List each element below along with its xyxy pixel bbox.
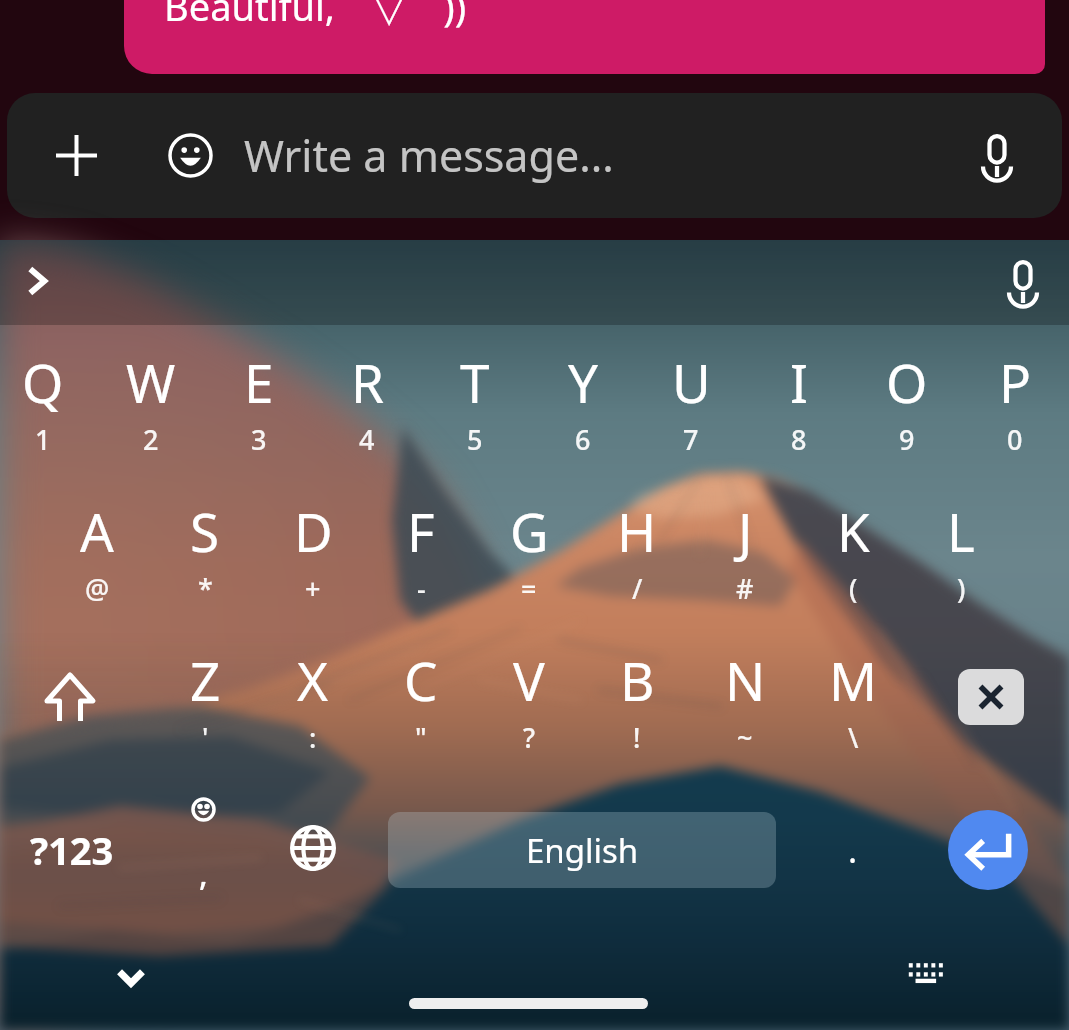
button[interactable]: T	[422, 344, 528, 484]
staticText: 5	[467, 421, 483, 458]
staticText: :	[309, 719, 317, 756]
staticText: P	[999, 346, 1032, 418]
staticText: 6	[575, 421, 591, 458]
staticText: 0	[1007, 421, 1023, 458]
button[interactable]: Backspace	[938, 642, 1044, 752]
button[interactable]: .	[800, 800, 906, 900]
staticText: D	[294, 495, 333, 567]
staticText: Q	[22, 346, 64, 418]
staticText: ?123	[30, 824, 114, 876]
button[interactable]: Shift	[17, 642, 123, 752]
button[interactable]: ?123	[10, 800, 134, 900]
button[interactable]: Voice input	[993, 252, 1053, 312]
staticText: 9	[899, 421, 915, 458]
button[interactable]: X	[260, 642, 366, 782]
button[interactable]: N	[692, 642, 798, 782]
staticText: G	[510, 495, 549, 567]
button[interactable]: P	[962, 344, 1068, 484]
staticText: O	[886, 346, 928, 418]
staticText: N	[725, 644, 766, 716]
staticText: 8	[791, 421, 807, 458]
button[interactable]: Expand suggestions	[8, 253, 64, 309]
staticText: Write a message...	[244, 126, 614, 185]
staticText: (	[849, 570, 858, 607]
staticText: X	[297, 644, 329, 716]
button[interactable]: G	[476, 493, 582, 633]
staticText: 3	[251, 421, 267, 458]
button[interactable]: Emoji keyboard	[150, 790, 256, 910]
staticText: I	[790, 346, 808, 418]
staticText: .	[848, 827, 858, 873]
staticText: ?	[523, 719, 536, 756]
button[interactable]: S	[152, 493, 258, 633]
button[interactable]: D	[260, 493, 366, 633]
staticText: K	[837, 495, 870, 567]
button[interactable]: F	[368, 493, 474, 633]
staticText: T	[460, 346, 490, 418]
staticText: )	[957, 570, 966, 607]
button[interactable]: R	[314, 344, 420, 484]
button[interactable]: E	[206, 344, 312, 484]
staticText: S	[190, 495, 220, 567]
staticText: "	[415, 719, 427, 756]
staticText: L	[947, 495, 975, 567]
staticText: Z	[190, 644, 221, 716]
staticText: Beautiful, ▽ ))	[164, 0, 467, 32]
button[interactable]: Emoji	[160, 125, 220, 185]
button[interactable]: I	[746, 344, 852, 484]
staticText: U	[672, 346, 711, 418]
staticText: #	[736, 570, 754, 607]
button[interactable]: Enter	[948, 810, 1028, 890]
button[interactable]: Add attachment	[40, 119, 112, 191]
button[interactable]: Beautiful, ▽ ))	[124, 0, 1045, 74]
button[interactable]: O	[854, 344, 960, 484]
button[interactable]: K	[800, 493, 906, 633]
staticText: /	[632, 570, 643, 607]
button[interactable]: Add attachment	[7, 93, 1062, 218]
button[interactable]: H	[584, 493, 690, 633]
button[interactable]: Change language	[260, 798, 366, 898]
staticText: =	[521, 570, 537, 607]
staticText: !	[633, 719, 641, 756]
button[interactable]: M	[800, 642, 906, 782]
staticText: B	[620, 644, 655, 716]
button[interactable]: Z	[152, 642, 258, 782]
staticText: 7	[683, 421, 699, 458]
staticText: '	[202, 719, 209, 756]
staticText: R	[351, 346, 384, 418]
staticText: 2	[143, 421, 159, 458]
button[interactable]: Q	[0, 344, 96, 484]
button[interactable]: English	[388, 812, 776, 888]
staticText: 1	[35, 421, 51, 458]
button[interactable]: Hide keyboard	[105, 951, 157, 1003]
staticText: A	[80, 495, 114, 567]
staticText: *	[198, 570, 213, 607]
button[interactable]: U	[638, 344, 744, 484]
staticText: W	[126, 346, 176, 418]
staticText: F	[407, 495, 435, 567]
staticText: English	[526, 828, 639, 873]
button[interactable]: V	[476, 642, 582, 782]
staticText: E	[244, 346, 274, 418]
staticText: 4	[359, 421, 375, 458]
staticText: J	[738, 495, 753, 567]
button[interactable]: L	[908, 493, 1014, 633]
button[interactable]: Switch keyboard	[900, 950, 952, 1002]
staticText: V	[513, 644, 545, 716]
button[interactable]: C	[368, 642, 474, 782]
button[interactable]: B	[584, 642, 690, 782]
staticText: \	[848, 719, 859, 756]
staticText: ~	[737, 719, 753, 756]
staticText: Y	[568, 346, 598, 418]
staticText: +	[305, 570, 321, 607]
button[interactable]: A	[44, 493, 150, 633]
staticText: C	[404, 644, 438, 716]
button[interactable]: W	[98, 344, 204, 484]
staticText: H	[617, 495, 657, 567]
button[interactable]: Record voice message	[962, 121, 1032, 191]
button[interactable]: J	[692, 493, 798, 633]
staticText: @	[85, 570, 110, 607]
button[interactable]: Y	[530, 344, 636, 484]
staticText: ,	[199, 852, 208, 896]
staticText: M	[829, 644, 878, 716]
######
■ What the task requires
Keep the pictures out, and write out the rest of the data above word for word.

■ Exercise result
List each element below along with its xyxy pixel bbox.
button[interactable]: T	[422, 344, 528, 484]
staticText: 5	[467, 421, 483, 458]
staticText: :	[309, 719, 317, 756]
staticText: P	[999, 346, 1032, 418]
staticText: 6	[575, 421, 591, 458]
staticText: 0	[1007, 421, 1023, 458]
button[interactable]: Backspace	[938, 642, 1044, 752]
button[interactable]: .	[800, 800, 906, 900]
staticText: D	[294, 495, 333, 567]
staticText: Q	[22, 346, 64, 418]
staticText: ?123	[30, 824, 114, 876]
button[interactable]: Shift	[17, 642, 123, 752]
button[interactable]: ?123	[10, 800, 134, 900]
button[interactable]: Voice input	[993, 252, 1053, 312]
staticText: 9	[899, 421, 915, 458]
button[interactable]: X	[260, 642, 366, 782]
button[interactable]: N	[692, 642, 798, 782]
staticText: G	[510, 495, 549, 567]
button[interactable]: P	[962, 344, 1068, 484]
staticText: O	[886, 346, 928, 418]
staticText: N	[725, 644, 766, 716]
staticText: 8	[791, 421, 807, 458]
button[interactable]: Expand suggestions	[8, 253, 64, 309]
staticText: Write a message...	[244, 126, 614, 185]
staticText: (	[849, 570, 858, 607]
staticText: X	[297, 644, 329, 716]
button[interactable]: G	[476, 493, 582, 633]
staticText: 3	[251, 421, 267, 458]
button[interactable]: Emoji keyboard	[150, 790, 256, 910]
staticText: I	[790, 346, 808, 418]
staticText: .	[848, 827, 858, 873]
staticText: ?	[523, 719, 536, 756]
button[interactable]: S	[152, 493, 258, 633]
button[interactable]: D	[260, 493, 366, 633]
staticText: K	[837, 495, 870, 567]
button[interactable]: F	[368, 493, 474, 633]
staticText: T	[460, 346, 490, 418]
staticText: )	[957, 570, 966, 607]
button[interactable]: R	[314, 344, 420, 484]
button[interactable]: E	[206, 344, 312, 484]
staticText: S	[190, 495, 220, 567]
staticText: "	[415, 719, 427, 756]
staticText: L	[947, 495, 975, 567]
staticText: Z	[190, 644, 221, 716]
staticText: Beautiful, ▽ ))	[164, 0, 467, 32]
button[interactable]: Emoji	[160, 125, 220, 185]
button[interactable]: I	[746, 344, 852, 484]
staticText: U	[672, 346, 711, 418]
staticText: #	[736, 570, 754, 607]
button[interactable]: Enter	[948, 810, 1028, 890]
button[interactable]: Add attachment	[40, 119, 112, 191]
button[interactable]: Beautiful, ▽ ))	[124, 0, 1045, 74]
button[interactable]: O	[854, 344, 960, 484]
button[interactable]: K	[800, 493, 906, 633]
staticText: /	[632, 570, 643, 607]
button[interactable]: Add attachment	[7, 93, 1062, 218]
button[interactable]: H	[584, 493, 690, 633]
button[interactable]: Change language	[260, 798, 366, 898]
staticText: =	[521, 570, 537, 607]
staticText: !	[633, 719, 641, 756]
button[interactable]: M	[800, 642, 906, 782]
staticText: B	[620, 644, 655, 716]
button[interactable]: Z	[152, 642, 258, 782]
staticText: 7	[683, 421, 699, 458]
staticText: '	[202, 719, 209, 756]
staticText: R	[351, 346, 384, 418]
staticText: 2	[143, 421, 159, 458]
button[interactable]: Q	[0, 344, 96, 484]
button[interactable]: English	[388, 812, 776, 888]
staticText: 1	[35, 421, 51, 458]
button[interactable]: Hide keyboard	[105, 951, 157, 1003]
staticText: A	[80, 495, 114, 567]
staticText: *	[198, 570, 213, 607]
button[interactable]: U	[638, 344, 744, 484]
staticText: W	[126, 346, 176, 418]
staticText: F	[407, 495, 435, 567]
staticText: English	[526, 828, 639, 873]
button[interactable]: V	[476, 642, 582, 782]
staticText: E	[244, 346, 274, 418]
staticText: 4	[359, 421, 375, 458]
staticText: J	[738, 495, 753, 567]
button[interactable]: L	[908, 493, 1014, 633]
button[interactable]: Switch keyboard	[900, 950, 952, 1002]
staticText: V	[513, 644, 545, 716]
button[interactable]: C	[368, 642, 474, 782]
button[interactable]: B	[584, 642, 690, 782]
staticText: \	[848, 719, 859, 756]
staticText: ~	[737, 719, 753, 756]
staticText: Y	[568, 346, 598, 418]
staticText: +	[305, 570, 321, 607]
button[interactable]: A	[44, 493, 150, 633]
staticText: C	[404, 644, 438, 716]
button[interactable]: W	[98, 344, 204, 484]
staticText: H	[617, 495, 657, 567]
button[interactable]: Record voice message	[962, 121, 1032, 191]
button[interactable]: J	[692, 493, 798, 633]
staticText: @	[85, 570, 110, 607]
button[interactable]: Y	[530, 344, 636, 484]
staticText: ,	[199, 852, 208, 896]
staticText: M	[829, 644, 878, 716]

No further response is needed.